Content starts
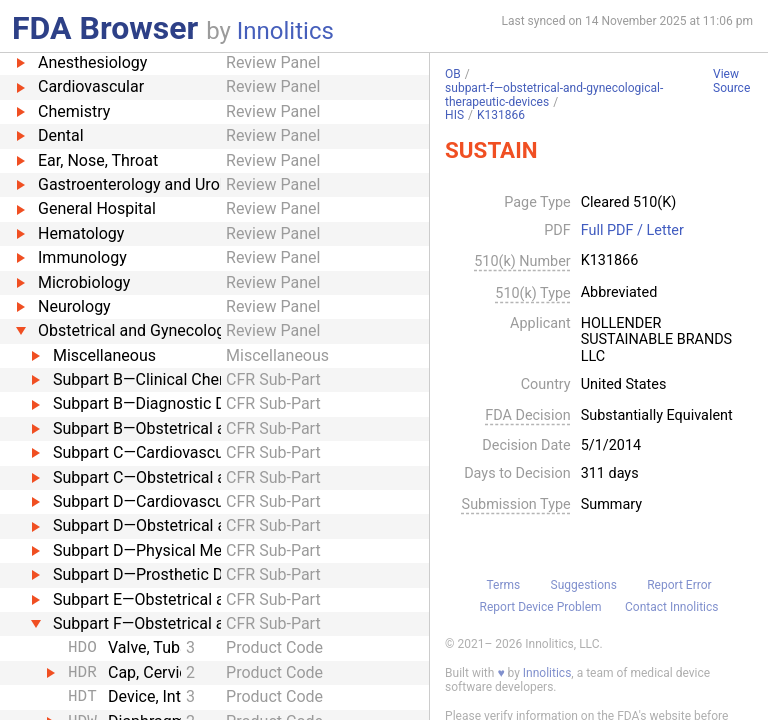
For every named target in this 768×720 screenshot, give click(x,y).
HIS (454, 115)
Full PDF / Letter (632, 231)
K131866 (501, 115)
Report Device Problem (541, 607)
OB (453, 74)
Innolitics (285, 31)
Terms (503, 585)
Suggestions (584, 585)
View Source (731, 81)
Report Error (679, 585)
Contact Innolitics (671, 607)
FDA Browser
Content ends
_EXERCISE AIM:_ Return each line of the records above in which the word "Report" occurs.

_YOUR RESPONSE:_
Report Device Problem (541, 607)
Report Error (679, 585)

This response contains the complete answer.